Knowledge Models¶

Knowledge models are YAML files that describe what an operator manages. The chaos framework uses these models to understand which resources to monitor during experiments, what "healthy" looks like, and how to validate recovery.

Why Knowledge Models Matter¶

Traditional chaos tools test infrastructure resilience: kill a pod, verify it restarts.

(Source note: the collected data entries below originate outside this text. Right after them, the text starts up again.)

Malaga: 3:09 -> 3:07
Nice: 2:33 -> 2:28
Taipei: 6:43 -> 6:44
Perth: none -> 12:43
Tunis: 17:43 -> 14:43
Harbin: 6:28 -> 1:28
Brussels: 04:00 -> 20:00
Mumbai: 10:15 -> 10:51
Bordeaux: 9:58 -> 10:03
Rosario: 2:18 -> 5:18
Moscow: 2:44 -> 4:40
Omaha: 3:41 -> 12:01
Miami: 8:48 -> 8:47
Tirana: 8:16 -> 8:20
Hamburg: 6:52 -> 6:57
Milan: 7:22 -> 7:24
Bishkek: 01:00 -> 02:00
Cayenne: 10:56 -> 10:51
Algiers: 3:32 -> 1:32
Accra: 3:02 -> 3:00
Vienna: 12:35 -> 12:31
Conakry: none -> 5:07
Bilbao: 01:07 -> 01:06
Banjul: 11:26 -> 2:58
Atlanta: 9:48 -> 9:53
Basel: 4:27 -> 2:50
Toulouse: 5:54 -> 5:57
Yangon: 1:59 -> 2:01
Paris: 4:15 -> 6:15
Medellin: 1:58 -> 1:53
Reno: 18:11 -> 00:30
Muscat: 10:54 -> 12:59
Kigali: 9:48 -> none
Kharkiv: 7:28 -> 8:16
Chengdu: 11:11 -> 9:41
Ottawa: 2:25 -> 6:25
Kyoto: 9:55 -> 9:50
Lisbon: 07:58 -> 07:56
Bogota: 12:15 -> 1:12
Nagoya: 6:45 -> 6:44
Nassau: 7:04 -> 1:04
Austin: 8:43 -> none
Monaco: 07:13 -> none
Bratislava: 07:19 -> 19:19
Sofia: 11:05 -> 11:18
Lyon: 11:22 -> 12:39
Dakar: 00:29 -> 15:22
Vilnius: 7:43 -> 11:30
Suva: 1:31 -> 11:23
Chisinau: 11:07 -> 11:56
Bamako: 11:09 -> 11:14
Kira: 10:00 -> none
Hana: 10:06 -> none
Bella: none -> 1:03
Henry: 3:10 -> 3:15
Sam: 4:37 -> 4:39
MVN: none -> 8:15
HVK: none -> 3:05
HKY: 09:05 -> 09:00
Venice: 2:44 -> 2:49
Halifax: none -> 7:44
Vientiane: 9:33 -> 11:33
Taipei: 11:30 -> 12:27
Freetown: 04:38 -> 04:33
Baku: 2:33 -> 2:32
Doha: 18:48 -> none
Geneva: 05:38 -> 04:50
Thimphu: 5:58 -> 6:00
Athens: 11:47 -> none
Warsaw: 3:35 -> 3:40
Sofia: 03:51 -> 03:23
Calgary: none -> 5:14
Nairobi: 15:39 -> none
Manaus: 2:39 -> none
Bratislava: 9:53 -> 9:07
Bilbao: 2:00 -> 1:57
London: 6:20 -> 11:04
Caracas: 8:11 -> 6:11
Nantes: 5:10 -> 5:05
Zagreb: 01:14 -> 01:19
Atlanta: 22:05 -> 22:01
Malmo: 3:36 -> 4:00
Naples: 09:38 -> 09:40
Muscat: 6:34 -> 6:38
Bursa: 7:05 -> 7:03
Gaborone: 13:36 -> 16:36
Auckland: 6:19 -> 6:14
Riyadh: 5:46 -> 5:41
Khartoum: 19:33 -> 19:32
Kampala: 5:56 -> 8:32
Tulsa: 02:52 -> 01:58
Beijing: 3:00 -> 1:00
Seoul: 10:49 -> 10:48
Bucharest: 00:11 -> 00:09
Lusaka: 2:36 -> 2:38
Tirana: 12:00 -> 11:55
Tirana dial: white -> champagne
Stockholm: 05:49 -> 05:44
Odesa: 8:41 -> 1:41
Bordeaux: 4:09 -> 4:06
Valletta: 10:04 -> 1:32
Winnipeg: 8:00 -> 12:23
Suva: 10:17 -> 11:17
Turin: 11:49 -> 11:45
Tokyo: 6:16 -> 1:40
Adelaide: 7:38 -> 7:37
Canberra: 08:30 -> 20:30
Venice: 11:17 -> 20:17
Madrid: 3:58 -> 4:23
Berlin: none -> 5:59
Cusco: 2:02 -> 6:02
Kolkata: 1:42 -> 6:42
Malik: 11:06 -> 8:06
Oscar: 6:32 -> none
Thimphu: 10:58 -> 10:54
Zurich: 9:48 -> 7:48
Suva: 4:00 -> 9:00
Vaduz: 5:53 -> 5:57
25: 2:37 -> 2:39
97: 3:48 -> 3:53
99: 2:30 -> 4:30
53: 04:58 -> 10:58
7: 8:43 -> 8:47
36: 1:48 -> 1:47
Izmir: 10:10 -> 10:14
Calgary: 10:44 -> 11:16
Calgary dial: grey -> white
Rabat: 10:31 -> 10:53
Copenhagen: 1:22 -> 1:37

But Kubernetes operators manage complex resource graphs—Deployments, Services, ConfigMaps, CRDs, webhooks, RBAC bindings—where the real question is:

"When something breaks, does the operator restore everything to its intended state?"

Knowledge models answer this by encoding:

Component inventory: What resources does this operator manage?
Steady-state definition: What conditions indicate the component is healthy?
Dependency graph: Which components depend on each other?
Recovery expectations: How long should the operator take to reconcile?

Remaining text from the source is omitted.